» Provided material
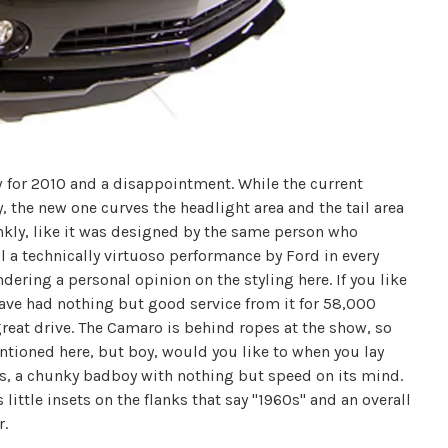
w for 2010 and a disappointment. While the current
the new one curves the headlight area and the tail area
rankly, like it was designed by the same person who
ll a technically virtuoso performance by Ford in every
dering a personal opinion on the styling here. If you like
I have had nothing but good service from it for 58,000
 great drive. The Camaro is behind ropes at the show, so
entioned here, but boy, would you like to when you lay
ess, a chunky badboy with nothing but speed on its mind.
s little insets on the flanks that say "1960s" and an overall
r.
==
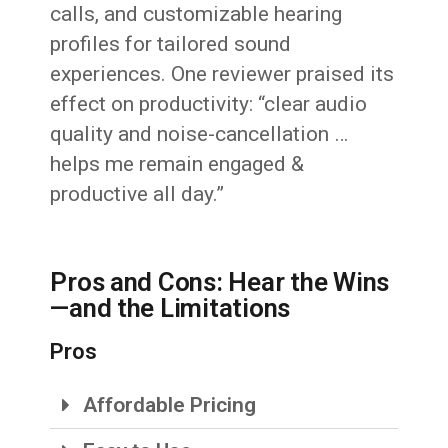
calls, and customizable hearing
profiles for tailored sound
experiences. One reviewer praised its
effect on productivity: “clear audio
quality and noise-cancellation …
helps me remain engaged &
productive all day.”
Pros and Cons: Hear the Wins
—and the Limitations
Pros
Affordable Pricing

» Task to complete
Scan the entries above. Copy each line that has the string "here".

» Exercise solution
dering a personal opinion on the styling here. If you like
entioned here, but boy, would you like to when you lay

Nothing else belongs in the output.